Meningite : Pourquoi cette infection mortelle ne touche-t-elle pas les adultes ?
Le Royaume-Uni a recensé 27 cas de méningite et deux personnes sont décédées en raison de l’épidémie. En 2024, 615 cas de méningite ont été déclarés en France.
Le Royaume-Uni est actuellement confronté à une épidémie « sans précédent » de méningite. À ce jour, deux personnes ont perdu la vie et 27 cas ont été recensés. L’origine de cette épidémie serait liée à trois soirées organisées début mars dans une discothèque prisée par les étudiants de l’université du Kent, à Canterbury, située dans le sud-est de l’Angleterre. Cependant, la situation britannique n’est pas isolée. Depuis la levée des mesures sanitaires liées au Covid-19, la France observe également un rebond marquant des infections graves à méningocoques. En 2024, 615 cas y ont été déclarés.
Les méningites virales, bien que fréquentes à tout âge, sont souvent bénignes. À l’inverse, les méningites bactériennes, plus rares, présentent un taux de mortalité aux alentours de 10 %. Les enfants de moins de 5 ans et les jeunes âgés de 15 à 24 ans constituent les deux groupes les plus touchés. C’est pourquoi le gouvernement a rendu obligatoire, depuis le 1er janvier 2025, la vaccination contre plusieurs types de méningocoques pour les nourrissons. La prévalence de cette maladie infectieuse mortelle chez les jeunes soulève la question : pourquoi ?
Un des éléments explicatifs réside dans un système immunitaire immature chez les jeunes enfants.
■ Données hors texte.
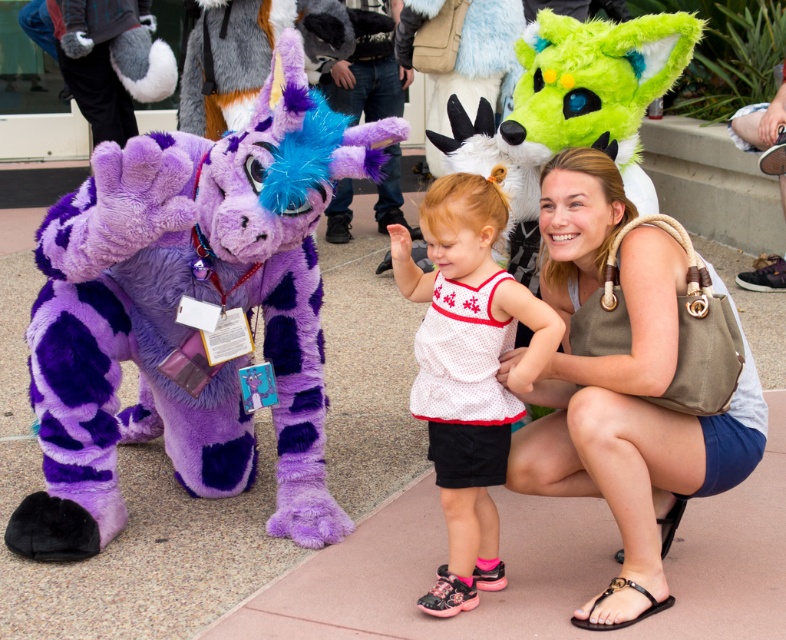 Can you confirm if olive-green fabric purse at center-right is taller than white mesh top at center?

Yes.

Is point (573, 248) positioned before point (461, 256)?

No.

The height and width of the screenshot is (640, 786). Identify the location of olive-green fabric purse at center-right. (623, 388).

Which is behind, point (127, 218) or point (546, 291)?

Positioned behind is point (546, 291).

Between point (314, 545) and point (581, 208), which one is positioned behind?

The point (314, 545) is behind.

You are a GUI agent. You are given a task and a screenshot of the screen. Output one action in this format:
    pyautogui.click(x=<x>, y=<y>)
    Task: Click on the purple plush at left
    This screenshot has width=786, height=640.
    Given the screenshot: What is the action you would take?
    pyautogui.click(x=182, y=324)

Consider the image. Does purple plush at left come in front of white mesh top at center?

That is True.

The width and height of the screenshot is (786, 640). What are the coordinates of `purple plush at left` in the screenshot? It's located at (182, 324).

Where is `purple plush at left`? purple plush at left is located at coordinates (182, 324).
Benjamin Davido, médecin infectiologue à l’Hôpital Raymond Poincaré de Garches, souligne que « le système immunitaire de l’enfant est en partie immature et sa production d’anticorps est moins efficace vis-à-vis de certaines infections bactériennes, comme le méningocoque et le pneumocoque. Ces infections, sur des systèmes immunitaires immatures, créent volontiers des méningites, d’où l’intérêt de la vaccination. »
Par ailleurs, comme pour la grippe, des individus peuvent porter le méningocoque sans présenter de symptômes. Emmanuel Piednoir, infectiologue à l’hôpital de Granville et professeur à l’Université de Caen, précise qu’« parmi les adolescents et jeunes adultes infectés, jusqu’à 30 % sont asymptomatiques, contre 10 % maximum dans la population générale. » Ces porteurs sains contribuent ainsi à la circulation de la bactérie.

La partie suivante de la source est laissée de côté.